Padre Frei Martin Stepanich, sua vida e seu bom combate

Conhecido como Frank Stepanich em seus dias pré-franciscanos, o futuro Padre Martin nasceu em uma fazenda perto da pequena cidade de Neodesha, no sudeste do Kansas, em 12 de novembro de 1915. A educação primária na escola rural vizinha de Brooks foi seguida por um ano em Escola Secundária Neodesha. Respondendo ao chamado de Deus, ele então se matriculou no seminário menor preparatório (na época chamado St. Joseph College) dos Padres Franciscanos da Província do Sagrado Coração de St. Louis-Chicago, perto de Westmont, Illinois, no outono de 1930.

Pe. Martin como um jovem franciscano no outono de 1950

Quatro anos depois, Frank ingressou na Ordem Franciscana, recebendo o hábito franciscano em 2 de setembro de 1934, no Seminário e Mosteiro de Santa Maria dos Padres Franciscanos Eslovenos, a leste de Lemont, Illinois. Ele escolheu o nome Martinho como seu nome religioso em homenagem a Santa Teresinha Martinho, a Pequena Flor. O noviciado de um ano foi seguido por votos simples temporários em 3 de setembro de 1935, e então ele se entregou a Deus total e para sempre com votos solenes finais em 3 de setembro de 1938.
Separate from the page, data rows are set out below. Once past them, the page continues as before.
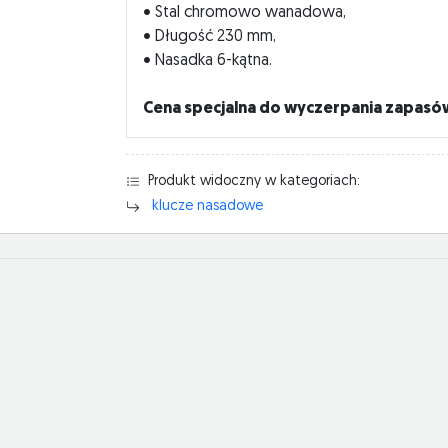
• Stal chromowo wanadowa,
• Długość 230 mm,
• Nasadka 6-kątna.
Cena specjalna do wyczerpania zapasó
Produkt widoczny w kategoriach:
klucze nasadowe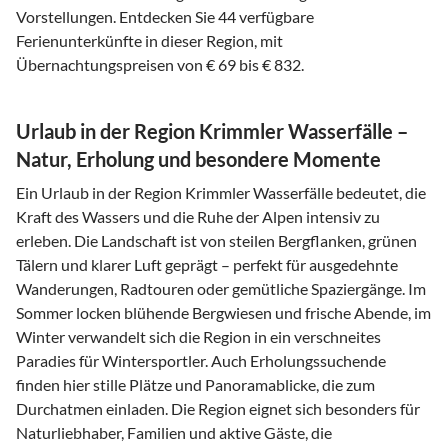
Vorstellungen. Entdecken Sie 44 verfügbare
Ferienunterkünfte in dieser Region, mit
Übernachtungspreisen von € 69 bis € 832.
Urlaub in der Region Krimmler Wasserfälle –
Natur, Erholung und besondere Momente
Ein Urlaub in der Region Krimmler Wasserfälle bedeutet, die
Kraft des Wassers und die Ruhe der Alpen intensiv zu
erleben. Die Landschaft ist von steilen Bergflanken, grünen
Tälern und klarer Luft geprägt – perfekt für ausgedehnte
Wanderungen, Radtouren oder gemütliche Spaziergänge. Im
Sommer locken blühende Bergwiesen und frische Abende, im
Winter verwandelt sich die Region in ein verschneites
Paradies für Wintersportler. Auch Erholungssuchende
finden hier stille Plätze und Panoramablicke, die zum
Durchatmen einladen. Die Region eignet sich besonders für
Naturliebhaber, Familien und aktive Gäste, die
Após os cursos obrigatórios de filosofia e teologia, Frei Martin foi ordenado sacerdote de Deus pelo Bispo Sheil de Chicago, no antigo Seminário Quigley, no norte de Chicago, em 18 de maio de 1941. Ele ofereceu sua primeira missa solene na Igreja de Santo Inácio em Neodesha, Kansas; onde foi batizado, recebeu a Primeira Comunhão e foi confirmado.

Após mais um ano de teologia, o Padre Martin foi enviado para a Universidade Católica da América, em Washington, D.C., para estudos avançados em Teologia Sagrada. Ele recebeu seu grau de Doutor em Teologia Sagrada (STD) pela Universidade Católica em 1948. Seu primeiro escrito foi sua dissertação de doutorado, intitulada “A Cristologia de Zenão de Verona”. Mais tarde, em 1960, ele começou a escrever muitos artigos para publicações católicas como The Marylike Crusader, The Wanderer (em seus melhores dias), The Remnant (em seus primeiros anos) e outras. Nos anos pós-Vaticano II, ele escreveu muito sobre temas como o erro do Feeneyismo, a compreensão correta do sedevacantismo e a validade das consagrações episcopais Thuc.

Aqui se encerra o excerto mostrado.